> _ABOUT THIS EXERCISE_
Using the word "rule" as the filter, copy each matching line from the records.

Saved entries:
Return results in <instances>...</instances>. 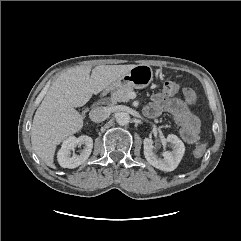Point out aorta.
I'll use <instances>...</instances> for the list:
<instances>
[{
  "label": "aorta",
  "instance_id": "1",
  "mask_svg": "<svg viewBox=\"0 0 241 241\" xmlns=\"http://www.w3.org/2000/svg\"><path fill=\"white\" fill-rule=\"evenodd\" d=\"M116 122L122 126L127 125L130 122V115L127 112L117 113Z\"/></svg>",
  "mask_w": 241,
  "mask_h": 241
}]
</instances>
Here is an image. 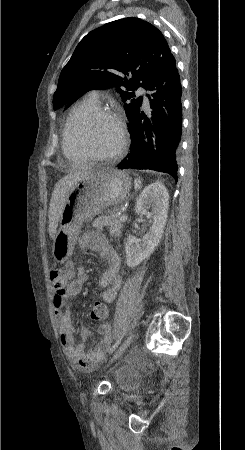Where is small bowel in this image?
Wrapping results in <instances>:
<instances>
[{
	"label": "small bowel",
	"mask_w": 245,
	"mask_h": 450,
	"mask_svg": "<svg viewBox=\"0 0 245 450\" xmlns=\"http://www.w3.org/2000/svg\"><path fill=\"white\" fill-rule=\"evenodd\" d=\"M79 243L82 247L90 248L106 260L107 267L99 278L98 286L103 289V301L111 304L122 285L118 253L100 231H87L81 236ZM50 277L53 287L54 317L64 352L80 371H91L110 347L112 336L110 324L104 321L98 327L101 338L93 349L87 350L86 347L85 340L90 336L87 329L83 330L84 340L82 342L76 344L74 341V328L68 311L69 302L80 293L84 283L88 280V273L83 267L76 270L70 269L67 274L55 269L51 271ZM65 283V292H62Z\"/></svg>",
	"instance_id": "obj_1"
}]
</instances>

> _RESPONSE BOX_
  "mask_svg": "<svg viewBox=\"0 0 241 241\" xmlns=\"http://www.w3.org/2000/svg\"><path fill=\"white\" fill-rule=\"evenodd\" d=\"M116 122L122 126L127 125L130 122V115L127 112L117 113Z\"/></svg>",
	"mask_svg": "<svg viewBox=\"0 0 245 450\" xmlns=\"http://www.w3.org/2000/svg\"><path fill=\"white\" fill-rule=\"evenodd\" d=\"M79 243L82 247L90 248L106 260L107 267L99 278L98 286L103 289V301L111 304L122 285L118 253L100 231H87L81 236ZM50 277L53 287L54 317L64 352L80 371H91L110 347L112 336L110 324L104 321L98 327L101 338L93 349L87 350L86 347L85 340L90 336L87 329L83 330L84 340L82 342L76 344L74 341V328L68 311L69 302L80 293L84 283L88 280V273L83 267L76 270L70 269L67 274L55 269L51 271ZM65 283V292H62Z\"/></svg>",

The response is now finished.